Almost ten years ago, I wrote this article asking if people used cashback sites. I was around 38; our kids were just 1 and 2 years old. Our net worth was about a quarter of what it is now.
Back then, I was a little unsure about chasing pennies. You’d think that might even be more true today, right?
Maybe not. I’ll be keeping much of the article the same but adding in some new thoughts.
I’ve been on the fence on cashback sites for a long time. I read many trusted friends and bloggers who rave about them. However, because I purchase almost everything on Amazon, I don’t think they’d work out that well for me. Most cashback sites support Amazon, but you usually don’t make much through them.
As a blogger, I know that if they click on an affiliate link, Amazon will give them a little money, crediting them for the sale. It can range quite a bit depending on the category, but I think I typically get between 6% and 7%. Rather than use a cashback site and get 2% for myself, I prefer to thank another blogger using their links.
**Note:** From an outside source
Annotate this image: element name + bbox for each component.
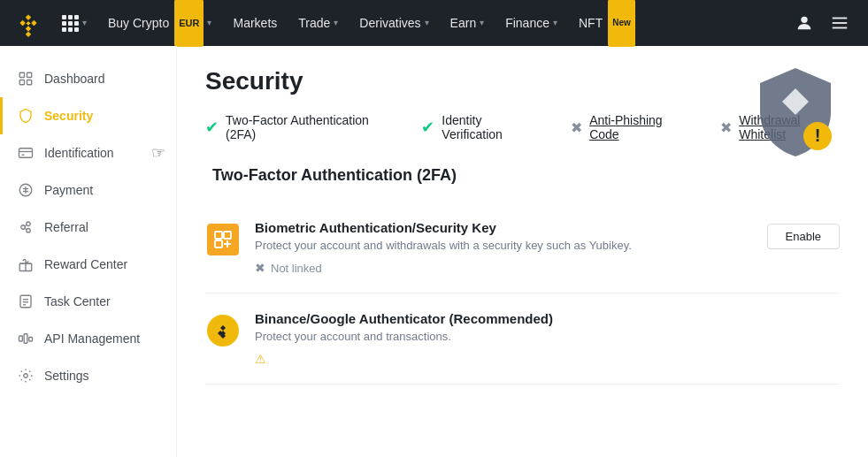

You don’t have to buy exactly what the blogger is referring – you can just click on it and then shop around a bit.*
(By the way, if I happen to be one of your favorite bloggers, you can shop Amazon using this link. The link will still work even if you hate me.)
Ten years ago, I got an email from Rich at Dollar Dig. He wanted to tell me all about his great cashback site. I gave it a quick look, and the design looked more dated than Lazy Man and Money. (Lazy Man and Money perpetually has a dated look.) I made the too-quick judgment that there really wasn’t much to see here.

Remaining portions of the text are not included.